_WHAT TO DO:_ Scan the data beneath this task and copy each line that includes "APAC".

··· EXERCISE DATA ···

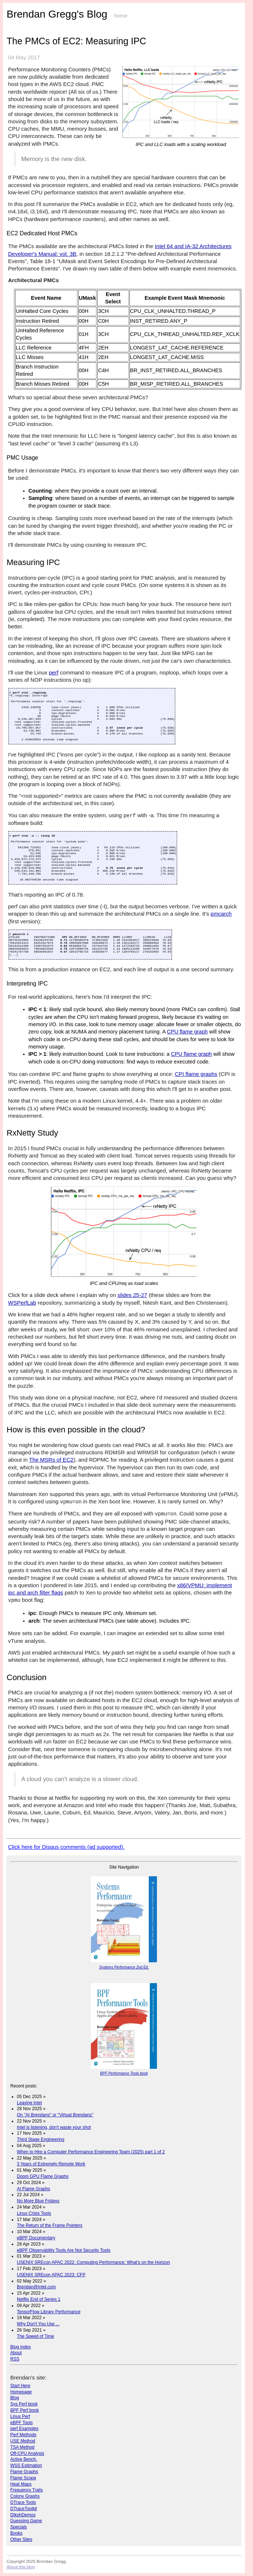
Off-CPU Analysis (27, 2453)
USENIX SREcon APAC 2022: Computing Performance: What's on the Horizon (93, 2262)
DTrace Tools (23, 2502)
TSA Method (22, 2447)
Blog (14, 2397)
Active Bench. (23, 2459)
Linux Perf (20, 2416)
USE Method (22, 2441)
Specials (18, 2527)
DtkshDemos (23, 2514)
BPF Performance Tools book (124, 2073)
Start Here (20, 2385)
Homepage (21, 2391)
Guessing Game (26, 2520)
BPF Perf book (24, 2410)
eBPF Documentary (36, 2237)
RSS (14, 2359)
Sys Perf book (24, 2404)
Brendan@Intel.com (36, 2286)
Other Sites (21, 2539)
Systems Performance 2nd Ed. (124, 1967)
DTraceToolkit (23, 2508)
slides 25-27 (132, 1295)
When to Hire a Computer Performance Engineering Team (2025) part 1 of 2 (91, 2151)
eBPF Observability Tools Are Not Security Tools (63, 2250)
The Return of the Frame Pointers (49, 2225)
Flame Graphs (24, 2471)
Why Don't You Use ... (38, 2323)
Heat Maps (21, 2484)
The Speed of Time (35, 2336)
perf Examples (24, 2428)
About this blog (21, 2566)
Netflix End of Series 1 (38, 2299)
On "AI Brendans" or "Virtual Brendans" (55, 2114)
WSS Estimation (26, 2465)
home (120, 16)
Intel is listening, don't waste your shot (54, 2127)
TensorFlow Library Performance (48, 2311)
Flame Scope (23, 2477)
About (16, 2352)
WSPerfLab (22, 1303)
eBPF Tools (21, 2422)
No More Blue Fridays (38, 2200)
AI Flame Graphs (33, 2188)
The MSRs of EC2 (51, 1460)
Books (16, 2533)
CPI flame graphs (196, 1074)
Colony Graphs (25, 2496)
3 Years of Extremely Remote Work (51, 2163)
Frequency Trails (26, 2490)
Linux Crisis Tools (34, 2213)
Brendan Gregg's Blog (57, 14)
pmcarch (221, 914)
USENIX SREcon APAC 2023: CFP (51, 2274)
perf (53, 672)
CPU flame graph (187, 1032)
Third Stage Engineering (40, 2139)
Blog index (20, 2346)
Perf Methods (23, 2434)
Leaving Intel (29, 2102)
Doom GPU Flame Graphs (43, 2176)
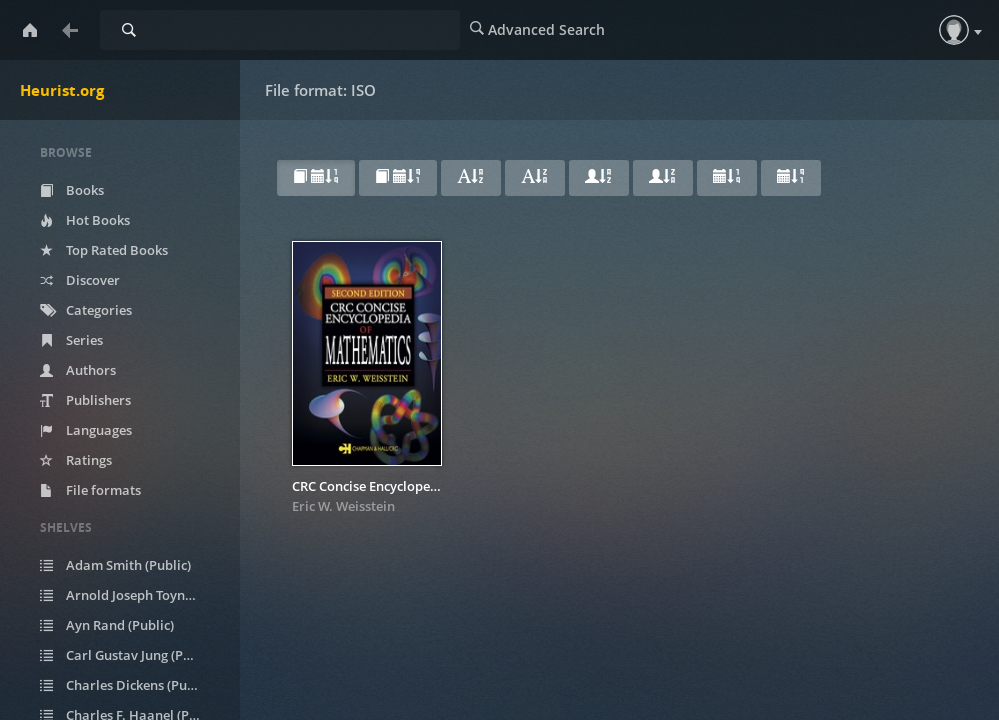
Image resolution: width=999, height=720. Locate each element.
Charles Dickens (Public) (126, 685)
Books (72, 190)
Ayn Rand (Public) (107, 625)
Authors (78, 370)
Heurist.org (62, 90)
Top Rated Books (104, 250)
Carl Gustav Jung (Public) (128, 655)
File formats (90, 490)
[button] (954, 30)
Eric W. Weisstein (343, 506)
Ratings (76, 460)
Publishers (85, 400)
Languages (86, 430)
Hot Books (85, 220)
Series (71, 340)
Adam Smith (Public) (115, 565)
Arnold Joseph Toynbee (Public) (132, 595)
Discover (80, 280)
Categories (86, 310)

···

_SOLUTION TO THIS EXERCISE:_
USENIX SREcon APAC 2022: Computing Performance: What's on the Horizon (93, 2262)
USENIX SREcon APAC 2023: CFP (51, 2274)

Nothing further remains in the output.